Compared to OpenAI's GPT-4o pricing ($2.50/$10.00 per 1M tokens), Groq's Llama 3.3 70B is 4-12x cheaper per token while delivering faster inference. The tradeoff is model capability: GPT-4o outperforms Llama 3.3 70B on complex reasoning tasks, so the cost comparison is only meaningful for workloads where open-weight model quality is sufficient.
Pros and Cons
Pros:
- Fastest commercially available inference speeds, with 500+ tokens/second on smaller models and sub-100ms time-to-first-token, though this advantage applies only to the curated set of supported models
- OpenAI-compatible API enables migration from OpenAI endpoints in under 5 minutes, but developers must verify that function calling and tool use behaviors match their specific implementation
- Pay-per-token pricing with no subscriptions or minimums keeps costs proportional to usage, although lack of a free tier means even experimentation has a cost
- Batch API at 50% discount and prompt caching at 50% input savings make high-volume workloads significantly cheaper, provided the workload tolerates batch latency windows
- Whisper v3 at 217x real-time speed is the fastest speech-to-text endpoint available, but only supports the Whisper model family
- Deterministic LPU execution delivers consistent latency with minimal variance, unlike GPU-based providers where shared infrastructure causes unpredictable response times
Cons:
- Model selection is limited to a curated set of open-weight models — no GPT-4o, Claude, Gemini, or proprietary models, which restricts use cases requiring frontier model capabilities
- No fine-tuning or model customization support; teams needing domain-specific model adaptation must use Together AI, Fireworks AI, or self-hosted infrastructure
- No free tier or trial credits, unlike Anthropic and OpenAI which offer limited free usage, creating a barrier for individual developers and students evaluating the platform
- LPU hardware is proprietary and capacity-constrained, meaning availability during peak demand periods can be limited compared to the elastic GPU capacity of hyperscale cloud providers
Alternatives and How It Compares
OpenAI is the right choice when you need frontier model capabilities (GPT-4o, o1-pro) for complex reasoning, code generation, or multimodal tasks.
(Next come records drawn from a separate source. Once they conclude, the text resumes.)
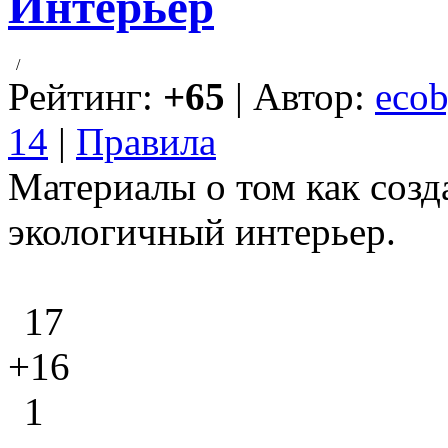
Интерьер
/
Рейтинг:
+65
| Автор:
ecob
14
|
Правила
Материалы о том как созд
экологичный интерьер.
17
+16
1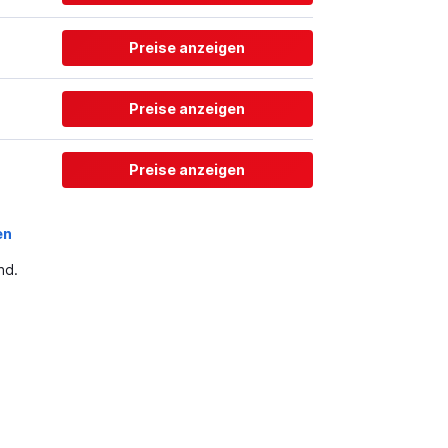
Preise anzeigen
Preise anzeigen
Preise anzeigen
en
nd.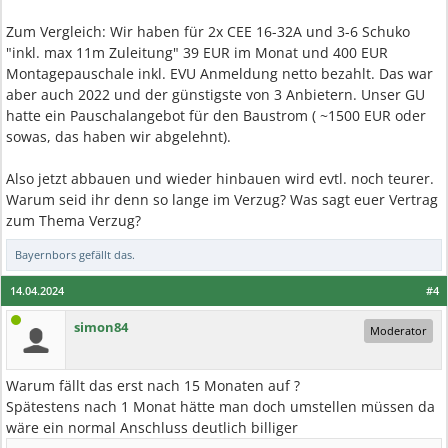
Zum Vergleich: Wir haben für 2x CEE 16-32A und 3-6 Schuko
"inkl. max 11m Zuleitung" 39 EUR im Monat und 400 EUR
Montagepauschale inkl. EVU Anmeldung netto bezahlt. Das war
aber auch 2022 und der günstigste von 3 Anbietern. Unser GU
hatte ein Pauschalangebot für den Baustrom ( ~1500 EUR oder
sowas, das haben wir abgelehnt).
Also jetzt abbauen und wieder hinbauen wird evtl. noch teurer.
Warum seid ihr denn so lange im Verzug? Was sagt euer Vertrag
zum Thema Verzug?
Bayernbors
gefällt das.
14.04.2024
#4
simon84
Moderator
Warum fällt das erst nach 15 Monaten auf ?
Spätestens nach 1 Monat hätte man doch umstellen müssen da
wäre ein normal Anschluss deutlich billiger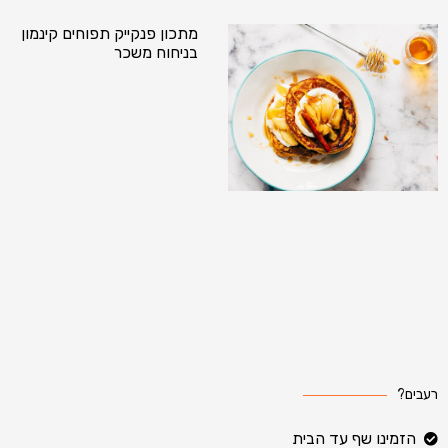
מתכון פנקייק תפוחים קינמון
בניחוח משכר
רעבים?
הזמינו שף עד הבית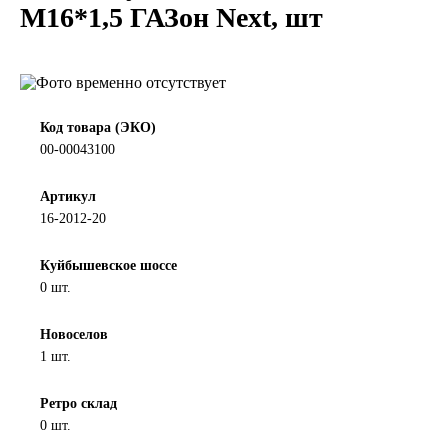
М16*1,5 ГАЗон Next, шт
LIQUI MOLY
LUXE
MANNOL
Код товара (ЭКО)
00-00043100
MOBIL
Артикул
16-2012-20
MOTUL
Куйбышевское шоссе
OIL RIGHT
0 шт.
Petro Canada
Новоселов
1 шт.
REPSOL
Ретро склад
0 шт.
SHELL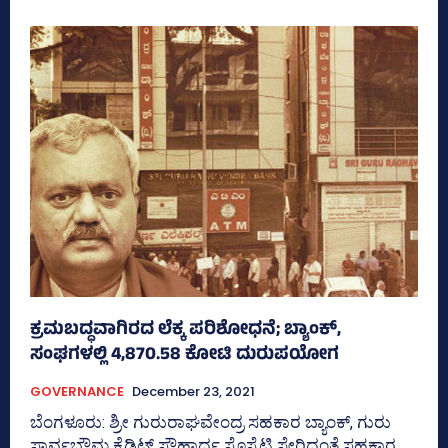
ಕ್ರಮಬದ್ಧವಾಗಿರದ ಲೆಕ್ಕ ಪರಿಶೋಧನೆ; ಬ್ಯಾಂಕ್‌,
ಸಂಘಗಳಲ್ಲಿ 4,870.58 ಕೋಟಿ ದುರುಪಯೋಗ
GOVERNANCE
December 23, 2021
ಬೆಂಗಳೂರು: ಶ್ರೀ ಗುರುರಾಘವೇಂದ್ರ ಸಹಕಾರ ಬ್ಯಾಂಕ್‌, ಗುರು
ಸಾರ್ವಭೌಮ ಕ್ರೆಡಿಟ್‌ ಸೌಹಾರ್ದ ಸೊಸೈಟಿ ಸೇರಿದಂತೆ ಸಹಕಾರ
OpenAI's per-token pricing ($2.50/$10.00 per 1M tokens for GPT-4o) is significantly more expensive than Groq, but the model quality gap on hard tasks justifies the premium. Use OpenAI when model intelligence matters more than inference speed.
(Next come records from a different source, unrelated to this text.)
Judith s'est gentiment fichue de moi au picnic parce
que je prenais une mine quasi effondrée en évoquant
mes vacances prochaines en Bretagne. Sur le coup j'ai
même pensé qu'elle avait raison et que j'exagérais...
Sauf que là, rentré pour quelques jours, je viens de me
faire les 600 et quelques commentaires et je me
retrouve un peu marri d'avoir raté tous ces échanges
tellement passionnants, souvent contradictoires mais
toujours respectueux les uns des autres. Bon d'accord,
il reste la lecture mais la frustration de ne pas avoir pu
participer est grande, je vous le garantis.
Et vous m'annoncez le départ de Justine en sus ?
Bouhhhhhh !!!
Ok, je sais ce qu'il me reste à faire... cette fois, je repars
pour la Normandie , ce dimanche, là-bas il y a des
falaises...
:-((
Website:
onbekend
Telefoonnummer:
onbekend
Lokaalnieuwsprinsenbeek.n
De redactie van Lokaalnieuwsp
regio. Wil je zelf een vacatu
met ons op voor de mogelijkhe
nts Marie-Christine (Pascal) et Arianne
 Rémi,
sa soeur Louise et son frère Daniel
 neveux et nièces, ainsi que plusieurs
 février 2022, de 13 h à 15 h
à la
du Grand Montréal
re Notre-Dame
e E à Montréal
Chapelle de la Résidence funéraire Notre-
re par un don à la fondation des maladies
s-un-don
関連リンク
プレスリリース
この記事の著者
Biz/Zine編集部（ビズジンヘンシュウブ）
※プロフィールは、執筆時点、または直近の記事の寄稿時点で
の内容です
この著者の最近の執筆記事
Anthropic offers Claude models with strong performance on long-context tasks and safety-sensitive applications. Anthropic's freemium access through claude.ai provides a free entry point that Groq lacks. Choose Anthropic when you need 200K token context windows or prioritize instruction-following quality over raw speed.
Together AI provides a broader model catalog than Groq, including fine-tuning capabilities and support for 100+ open-weight models. Together AI runs on GPU infrastructure, so inference is slower than Groq's LPU hardware, but the platform offers more flexibility for teams that need model variety and customization. Pick Together AI when you need fine-tuning or access to models Groq does not host.
Fireworks AI competes directly with Groq on inference speed for open-weight models, using optimized GPU serving rather than custom silicon. Fireworks offers competitive pricing and a broader model selection, but cannot match Groq's throughput on the models both platforms support. Choose Fireworks when you need a balance of speed, model variety, and fine-tuning support that Groq's curated approach does not provide.